Carolin Miltenburger is a psychologist, a health economist, and an experienced market access strategist who has seen and participated in the development of the field since its inception.

We spoke to the former senior director at Medtronic about changes in the market access landscape and the important differences between healthcare systems around the world.

You’ve just returned from ISPOR - how was the event this year?

Very interesting. I was there at the first event 17 years ago, when it was just 150 people in Cologne, and today it’s 5,000. I think there is no similar event, and ISPOR has become the place to go to see what’s new.

What’s the most interesting aspect?

For me personally it’s to see the next generation. The whole field was dominated for a long time, by the ‘pioneers’ in the 90’s. And then of course the issue panels - what issues are being debated and what are the trends. This year it was education and preparing the next wave of health economics.

Health economics today is very different from what it was 17 years ago. Then, when you said ‘global’, what you meant was ‘the U.S. and Europe’, and today, it means a wide range of healthcare systems that have to some extent learned from the U.S. and Europe, but in other cases have developed totally new ways to deliver care and to fund healthcare.

Another difference is that it’s much less driven by national organizations today. The real decision-making happens somewhere else.

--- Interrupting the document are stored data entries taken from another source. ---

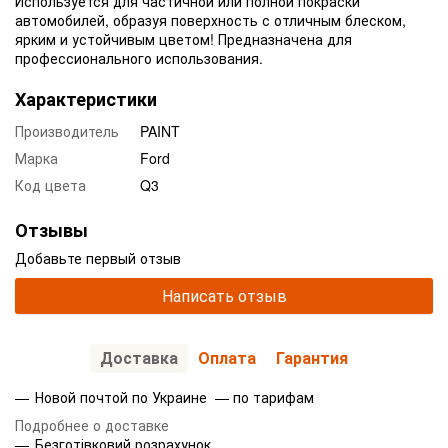
Используется для частичной или полной покраски
автомобилей, образуя поверхность с отличным блеском,
ярким и устойчивым цветом! Предназначена для
профессионального использования.
Характеристики
Производитель
PAINT
Марка
Ford
Код цвета
Q3
Отзывы
Добавьте первый отзыв
Написать отзыв
Доставка
Оплата
Гарантия
Новой почтой по Украине — по тарифам
Подробнее о доставке
Безготівковий розрахунок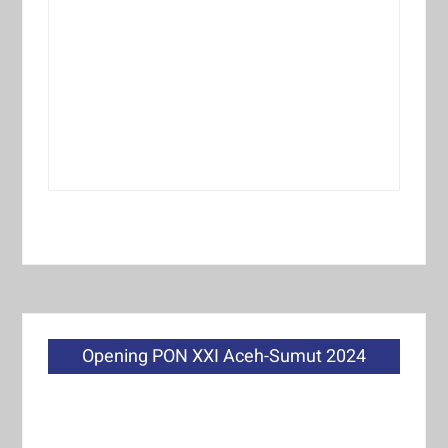
Opening PON XXI Aceh-Sumut 2024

Are these decisions made more locally?

Well, there was a paper recently on HTA decisions. It looks like, when it comes to reviewing data and scientific information, there is general agreement on whether there is strong data, or whether there are any gaps, but when it comes to the question ‘do we want to buy this, for this price?’, then you are more at the level of willingness to pay, of healthcare priorities in a country, and then the decision-making is much less consistent.

You must have seen a lot of changes in market access over the years - can you say a bit about your experiences in this area?

When I started my career in the mid-nineties in health economics, the term ‘market access’ didn’t exist. I’m a psychologist, I’ve studied health economics and I’ve worked in clinical development, study management and methods development.

The company I was working for back then, Schering, set up a group to monitor and co-ordinate activities around what was then called ‘the fourth hurdle’. Over time, the scope and objective developed much more into becoming proactive during earlier development phases. Today, you would clearly start before phase 2. In those days, anything before phase 3 would be considered early.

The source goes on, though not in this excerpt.